— Она во власти пламени, в огненном озере, в бесконечных муках, где души других, отвергнувших милость Божью, корчатся в жиру своих и чужих грехов, страдания усугубляются еще и тем, что ты никогда не увидишь настоящего света, потому что огонь преисподней черный, чрезвычайно черный, — объяснял он, начиная дрожать от зловещего возбуждения, мрачного благоговения. — А самое худшее — это сожаление, которое испытываешь здесь, — он ткнул ей в грудь двумя пальцами. Эвелин рыдала навзрыд, завывания всё нарастали, спадая лишь для того, чтобы легкие успели набрать воздуха, а затем возобновлялись с новой силой.
— Знаю, — говорил он, — знаю, я пытался предупредить ее. Я сделал всё, что в моих силах. Она отказалась следовать Его плану. Теперь ее грызет червь с тремя жалами. Это вторая смерть. Рассказываю тебе для того, чтобы ты знала правду. Тебе еще ой как много нужно узнать. Но это для твоего блага. Тебя я так не потеряю.
Он схватил ее за запястье, а она всё продолжала звать маму между заглатываниями воздуха, из-за которых ее голос звучал низко, и потащил через комнату к провонявшей гнилью Библии, лежавшей на деревянной подставке в его комнате. Он впервые схватил ее с такой силой, что наутро кожа стала черно-синей с фиолетовым отливом, как воронья шея на свету. С тех пор синяки у нее ассоциировались с частями вороны, выхваченными солнцем. Он заставил ее стоять перед подставкой не один час, декламируя отмеченные стихи:
За столом в доме Отца Питера, в то время как все вокруг жевали, отхлебывали и моргали, дыхание Эвелин участилось настолько, что, казалось, воздух перестал существовать. Участилось и сердцебиение. У нее начались схватки, она вот-вот родит боль детства, уже бесконечно долго лезет ее головка. Она стремилась перерезать черную пуповину, бросить проклятое дитя в лесу или утопить в озере, чтобы его рассосали микроорганизмы, разобрав на мельчайшие составляющие. Клетки, молекулы, атомы, кварки. Чтобы не вышло собрать заново. Насколько сильно она хотела этого, настолько и не могла. Жизнь в утробе была частью ее, во всей своей закипающей крови. Она должна принять это. Она должна…

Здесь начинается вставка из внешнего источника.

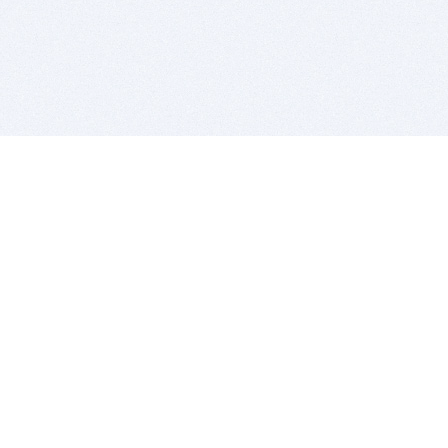
BITSDUJOUR IS FOR PEOPLE WHO
LOVE SOFTWARE
EVERY DAY WE REVIEW GREAT MAC & PC APPS, AND
GET YOU DISCOUNTS UP TO 100%
DEALS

Она очнулась с подушкой под головой, лежа на полу. Над ней на коленях склонилась Марси, над которой стояли ее ангелы, Питер и Люсиль.

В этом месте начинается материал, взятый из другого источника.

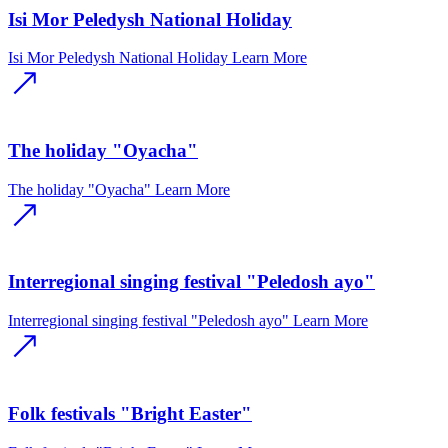
Isi Mor Peledysh National Holiday
Isi Mor Peledysh National Holiday
Learn More
The holiday "Oyacha"
The holiday "Oyacha"
Learn More
Interregional singing festival "Peledosh ayo"
Interregional singing festival "Peledosh ayo"
Learn More
Folk festivals "Bright Easter"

— Вы в порядке? — спросил один из них.
— Да, — ответила она. — Я в порядке.
Теперь она была собой, хотя это не совсем так, поскольку недышащее существо, которое являлось ею, навсегда ею и останется. Они были одним целым. Так же, как ее левая нога, как правая, как обе руки, как ее глаза, уши, все двадцать пальцев.
Эвелин поднялась, широко расставив конечности для опоры.

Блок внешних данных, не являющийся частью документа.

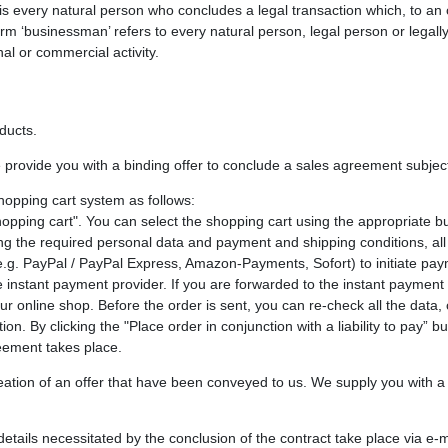
 is every natural person who concludes a legal transaction which, to an 
rm ‘businessman’ refers to every natural person, legal person or legall
al or commercial activity.
oducts.
 provide you with a binding offer to conclude a sales agreement subject 
hopping cart system as follows:
opping cart". You can select the shopping cart using the appropriate 
ng the required personal data and payment and shipping conditions, all
g. PayPal / PayPal Express, Amazon-Payments, Sofort) to initiate payme
instant payment provider. If you are forwarded to the instant payment 
r online shop. Before the order is sent, you can re-check all the data, 
on. By clicking the "Place order in conjunction with a liability to pay” 
eement takes place.
ation of an offer that have been conveyed to us. We supply you with a t
 details necessitated by the conclusion of the contract take place via e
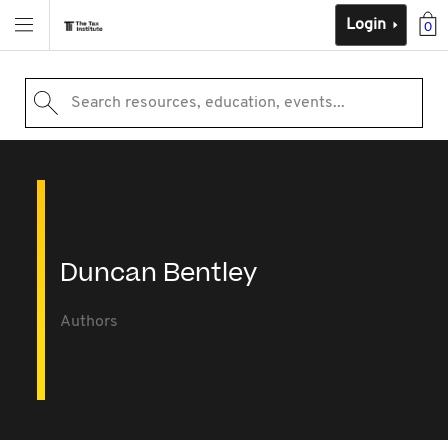
Login
0
Search resources, education, events...
Duncan Bentley
Authors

— С вами точно всё в порядке? — спросила Люсиль.
— Точно, — выдохнула она.
— Я могу позвать врача, — сказал Отец Питер. — Или отвезти вас в больницу.
— Не нужно, — сказала Эвелин. — Это не впервые. Единственное, это так неловко.
— Надеюсь, я не покажусь излишне нескромным, — сказал он, — но, если вам нужно где-то остановиться, пусть даже всего на ночь, добро пожаловать. У нас есть гостевая комната.
— Да, конечно, — подтвердила Марси.
— Как только наберетесь сил, — сказала Люсиль, — наверняка, поднимете настроение маме своим посещением. И себе.
— В конце концов, мы ведь семья, Кэти, — сказала Марси, насторожив Эвелин. — Дети Господни.
— Не вправду ли, Отец Питер — добрейший человек, — сказала Люсиль, ни к кому особо не обращаясь.
— Спасибо, — сказала Эвелин.
На несколько следующих часов, пока Отец Питер был в церкви, а Марси ушла за покупками, Эвелин превратилась в привидение. Этот чужой дом не занимал областей ее памяти — дремлющих или нет — но было в нем нечто загадочным образом знакомое. Химерное. Она посторонняя, ее вообще не должно здесь быть, но Эвелин прошлась по комнатам еще раз, теперь уже вне испепеляющего взгляда Марси. Кое-что осталось незаконченным, кое-что, не связанное с идеей подтверждения, но она всё еще не была уверена.